For most of podcasting’s 20-year history, subscribing was a simple question of clicking a button to sign up for free RSS updates. But with platforms renaming subscribers as followers, the scene has been set for paid podcast producers to begin charging listeners for content.
- 2021 was a busy year for the podcast sector. Spotify extended its presence in the field, entering another 80 markets. And we saw the rise and fall of the much-hyped social-audio app Clubhouse, threatened by the rising popularity of Twitter’s Spaces.
- But in the biggest market shift, 2021 was the year the word ‘subscribe’ took on a different meaning in podcasting. Many of the larger podcasting apps, setting themselves up to support paid podcasts, began to invite listeners to ‘Follow’ podcasts rather than ‘Subscribe’.
- Apple led the charge, announcing in April the ability for premium podcast creators to charge listeners, although the launch was delayed until June. Spotify followed later in the year, with an ‘open access’ play that lets creators integrate existing payment platforms like Supporting Cast and Memberful.

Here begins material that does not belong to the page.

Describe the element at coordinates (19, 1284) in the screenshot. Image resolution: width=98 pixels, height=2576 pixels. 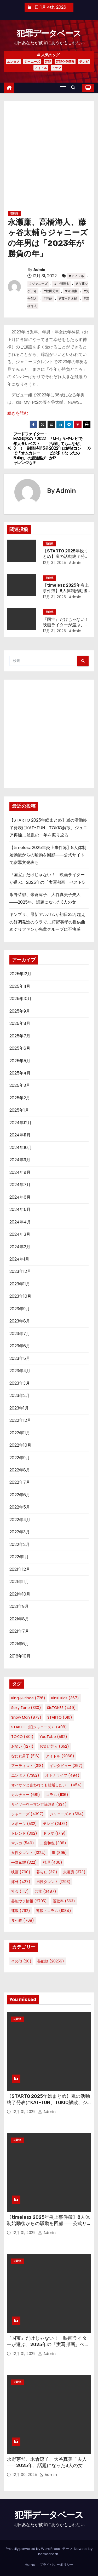
I see `2023年11月` at that location.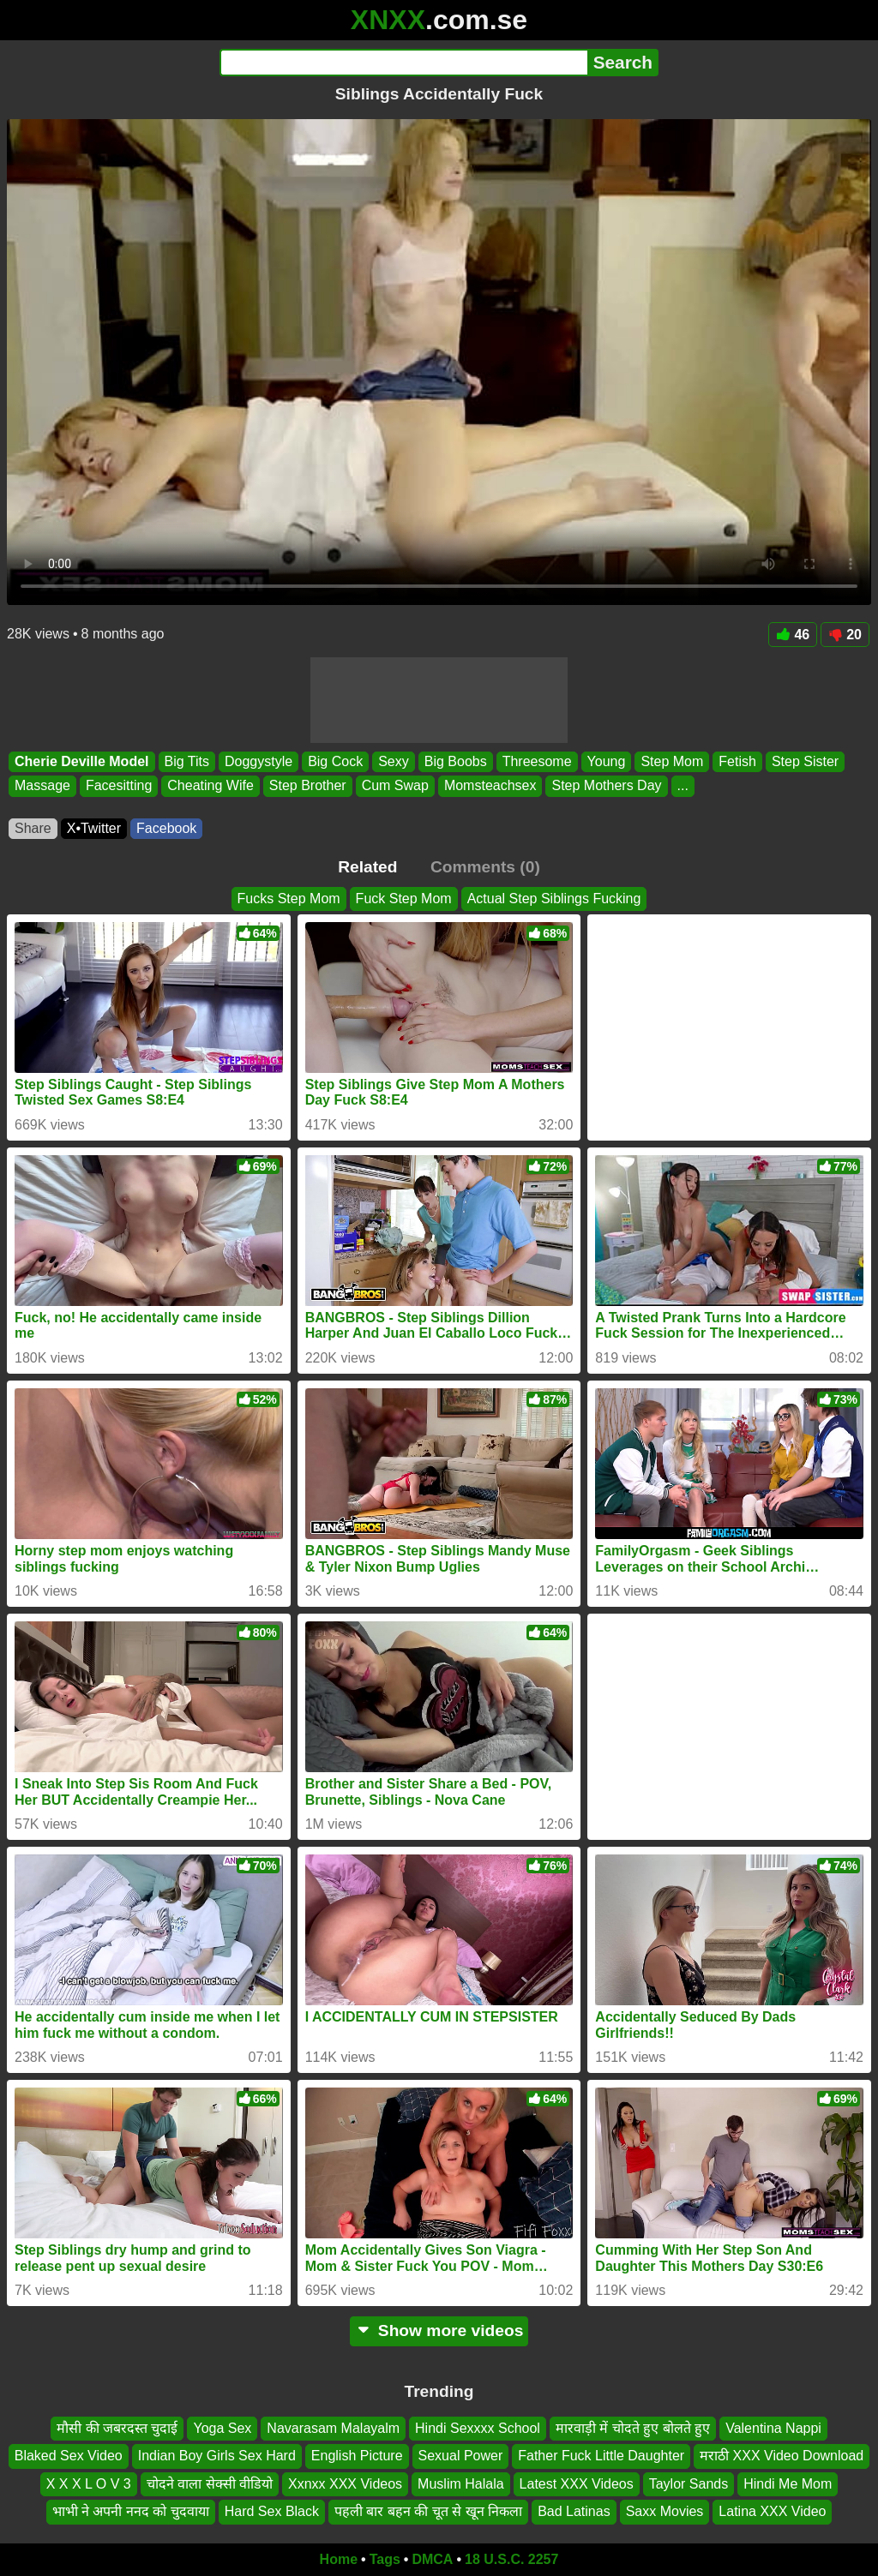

The release of payment tools by the distribution platforms marks a major shift in the podcasting ecosystem. Previously, the potential for paid podcasts had been stymied by the ‘complexity’ involved in gating content on an open RSS feed.
- Apple – currently the most popular platform for podcast listening – now makes it relatively easy for publishers to charge listeners and deliver perks like ad-free listening, exclusive content and early access. Apple charges publishers a $19.99 set-up fee plus 30% of revenue for the first year, and 15% for the years following.
- In direct competition for podcast dominance, Spotify has built its subscription engine in a way that allows third-party providers to integrate their existing paid podcasts. It has also provided publishers with options to charge at a broad range of price points and will not take a revenue cut in the first year.
- Elsewhere, Facebook and Substack are also eyeing the paid podcast market. Substack, already a major player in the paid newsletter space, sees podcasts as a natural extension. Substack co-founder Hamish McKenzie told Axios:
We’re in the very early days of podcasting on Substack, but some podcasts are already making hundreds of thousands of dollars a year through the platform.
Show me the money
Having the ability to collect payments is not the same as having an audience that is willing to pay. A recent YouGov survey found that 83% of podcast listeners said they were ‘not very’ or ‘not at all’ likely to pay to access podcasts. That still leaves a percentage who may be willing to pay for the right podcast content, but it does highlight the need to continue with a mix of podcast monetisation strategies.
The good news is that advertising in podcast streams is more widely accepted by consumers than TV advertising. A study by Magna and Spotify reported that podcast listeners trust ads more than TV viewers.
The bads news is there is a significant gap between the marketing budgets being allocated to audio and the time spent listening. A September study from WARC and iHeartMedia, reported that although audio accounts for over 30% of the average consumer’s media consumption, less than 9% of the average media budget is allocated to audio. More worryingly a quarter of advertisers don’t invest in audio at all.
No surprise then that publishers are experimenting with paid podcasts.